### PROBLEM DETAILS
Below are some records. Write out exactly their lines from the one with "Mano paskyra" through the one with "того, что следующая логика управления будет", and leave the pictures behind.

:: TASK MATERIAL

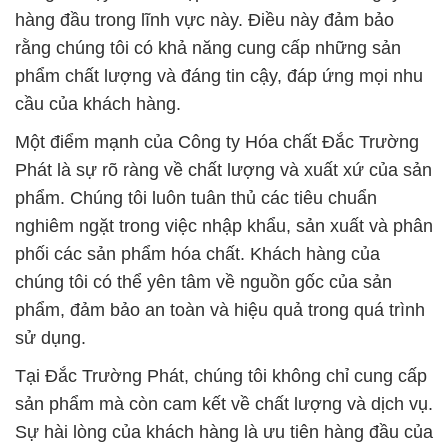
hàng đầu trong lĩnh vực này. Điều này đảm bảo
rằng chúng tôi có khả năng cung cấp những sản
phẩm chất lượng và đáng tin cậy, đáp ứng mọi nhu
cầu của khách hàng.
Một điểm mạnh của Công ty Hóa chất Đắc Trường
Phát là sự rõ ràng về chất lượng và xuất xứ của sản
phẩm. Chúng tôi luôn tuân thủ các tiêu chuẩn
nghiêm ngặt trong việc nhập khẩu, sản xuất và phân
phối các sản phẩm hóa chất. Khách hàng của
chúng tôi có thể yên tâm về nguồn gốc của sản
phẩm, đảm bảo an toàn và hiệu quả trong quá trình
sử dụng.
Tại Đắc Trường Phát, chúng tôi không chỉ cung cấp
sản phẩm mà còn cam kết về chất lượng và dịch vụ.
Sự hài lòng của khách hàng là ưu tiên hàng đầu của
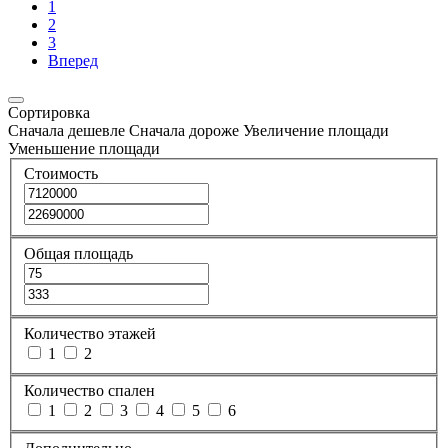
1
2
3
Вперед
Сортировка
Сначала дешевле
Сначала дороже
Увеличение площади
Уменьшение площади
Стоимость
Общая площадь
Количество этажей
1
2
Количество спален
1
2
3
4
5
6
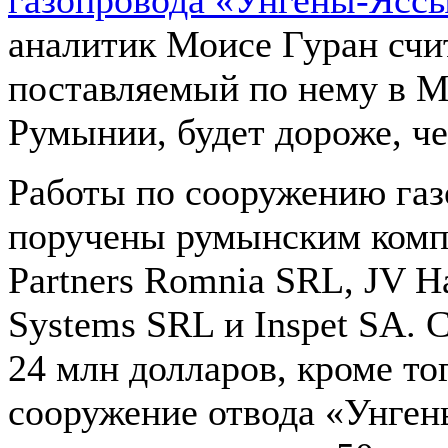
аналитик Моисе Гуран счита
поставляемый по нему в 
Румынии, будет дороже, ч
Работы по сооружению газ
поручены румынским комп
Partners Romnia SRL, JV Ha
Systems SRL и Inspet SA. 
24 млн долларов, кроме тог
сооружение отвода «Унге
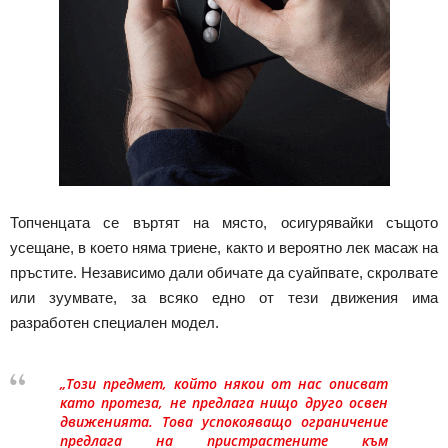
Топченцата се въртят на място, осигурявайки същото
усещане, в което няма триене, както и вероятно лек масаж на
пръстите. Независимо дали обичате да суайпвате, скролвате
или зуумвате, за всяко едно от тези движения има
разработен специален модел.
„Този предмет, който някои от нас описват
като протеза, не предлага нищо друго освен
движенията. Това успокояващо ограничение
предлага на пристрастените към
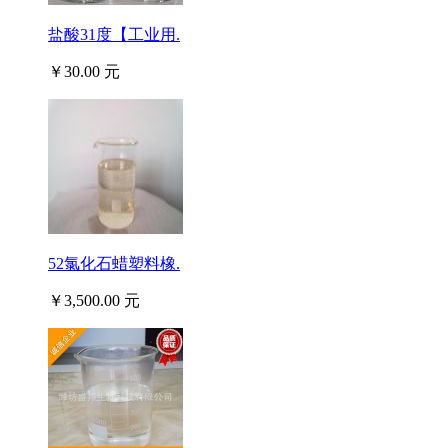
盐酸31度【工业用.
￥30.00 元
52氯化石蜡塑料橡.
￥3,500.00 元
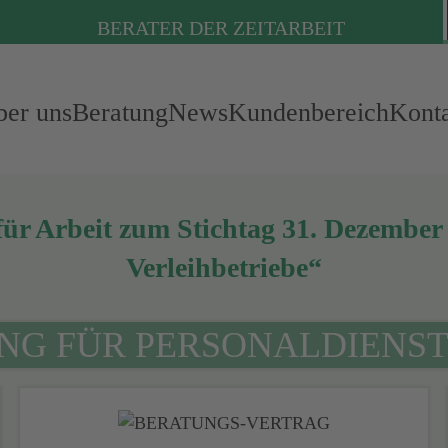
BERATER DER ZEITARBEIT
er uns
Beratung
News
Kundenbereich
Kont
 für Arbeit zum Stichtag 31. Dezembe
Verleihbetriebe“
NG FÜR PERSONAL­DIENST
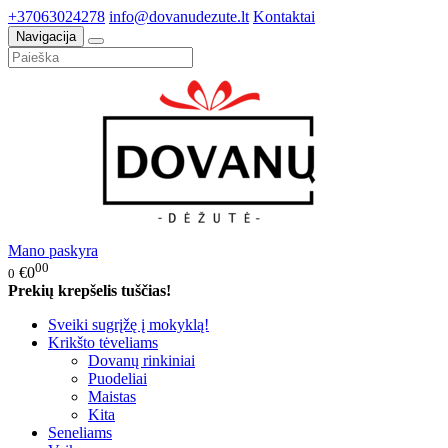
+37063024278
info@dovanudezute.lt
Kontaktai
Navigacija
Mano paskyra
00
€0
0
Prekių krepšelis tuščias!
Sveiki sugrįžę į mokyklą!
Krikšto tėveliams
Dovanų rinkiniai
Puodeliai
Maistas
Kita
Seneliams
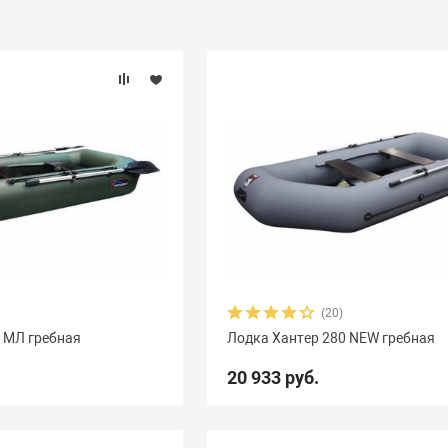
(20)
 МЛ гребная
Лодка Хантер 280 NEW гребная
20 933 руб.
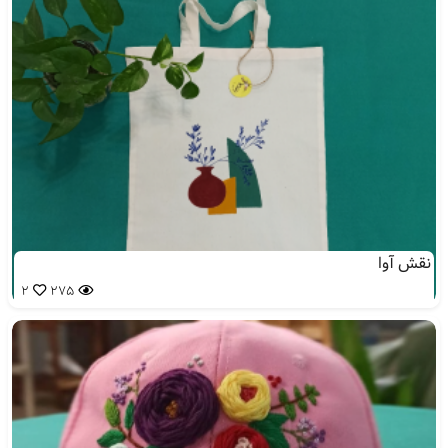
نقش آوا
2
275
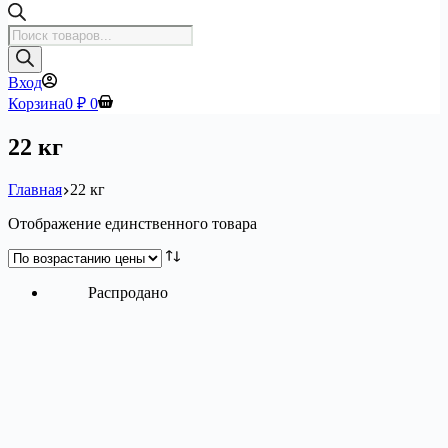
Поиск
товаров
Вход
Корзина
0
₽
0
22 кг
Главная
22 кг
Отображение единственного товара
Распродано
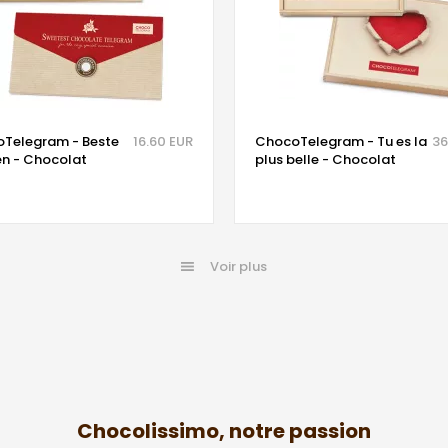
Telegram - Beste
16.60 EUR
ChocoTelegram - Tu es la
36
n - Chocolat
plus belle - Chocolat
Voir plus
Chocolissimo, notre passion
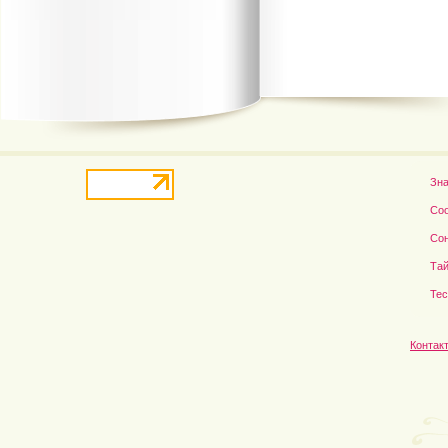
В деле о гибели Роба...
Рэдклифф и Фелтон снов
Зн
Со
Со
Тай
Те
Контак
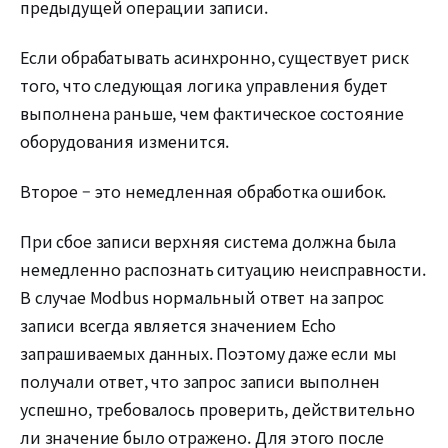
предыдущей операции записи.
Если обрабатывать асинхронно, существует риск
того, что следующая логика управления будет
выполнена раньше, чем фактическое состояние
оборудования изменится.
Второе – это немедленная обработка ошибок.
При сбое записи верхняя система должна была
немедленно распознать ситуацию неисправности.
В случае Modbus нормальный ответ на запрос
записи всегда является значением Echo
запрашиваемых данных. Поэтому даже если мы
получали ответ, что запрос записи выполнен
успешно, требовалось проверить, действительно
ли значение было отражено. Для этого после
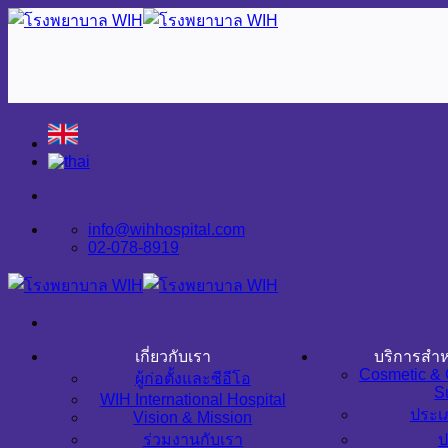
Skip
to
content
info@wihhospital.com
02-078-8919
เกี่ยวกับเรา
บริการสำห
Cosmetic & 
ผู้ก่อตั้งและซีอีโอ
S
WIH International Hospital
ประเ
Vision & Mission
ร่วมงานกับเรา
ป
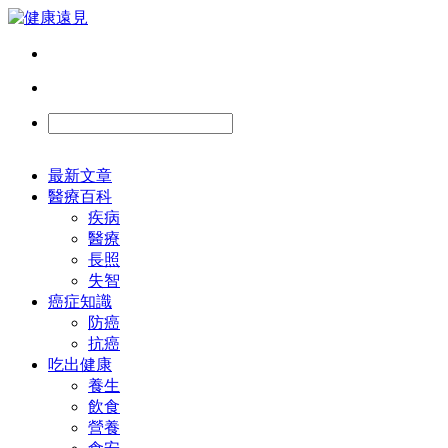
最新文章
醫療百科
疾病
醫療
長照
失智
癌症知識
防癌
抗癌
吃出健康
養生
飲食
營養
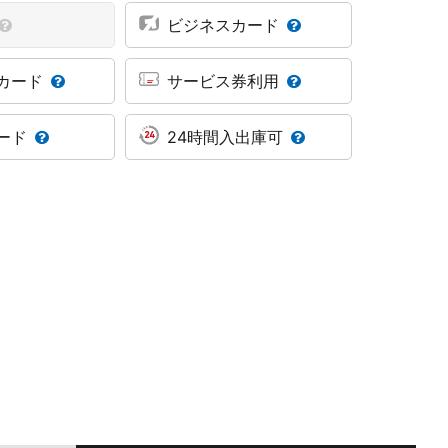
ビジネスカード
カード
サービス券利用
ード
24時間入出庫可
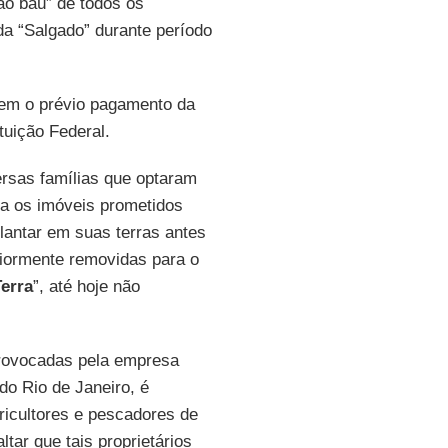
ão baú” de todos os
a “Salgado” durante período
sem o prévio pagamento da
tuição Federal.
rsas famílias que optaram
ra os imóveis prometidos
antar em suas terras antes
riormente removidas para o
Terra
”, até hoje não
provocadas pela empresa
do Rio de Janeiro, é
ricultores e pescadores de
ar que tais proprietários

::::

### ANSWER FOR THE TASK
Mano paskyra
00
€0
0
Prekių krepšelis tuščias!
Sveiki sugrįžę į mokyklą!
Krikšto tėveliams
Dovanų rinkiniai
Puodeliai
Maistas
Kita
Seneliams
(20)
 МЛ гребная
Лодка Хантер 280 NEW гребная
20 933 руб.
نقش آوا
2
275
Поиск
товаров
Вход
Корзина
0
₽
0
22 кг
Главная
22 кг
Отображение единственного товара
Распродано
Telegram - Beste
16.60 EUR
ChocoTelegram - Tu es la
36
n - Chocolat
plus belle - Chocolat
Voir plus
Chocolissimo, notre passion
В деле о гибели Роба...
Рэдклифф и Фелтон снов
Зн
Со
Со
Тай
Те
Контак
предыдущей операции записи.
Если обрабатывать асинхронно, существует риск
того, что следующая логика управления будет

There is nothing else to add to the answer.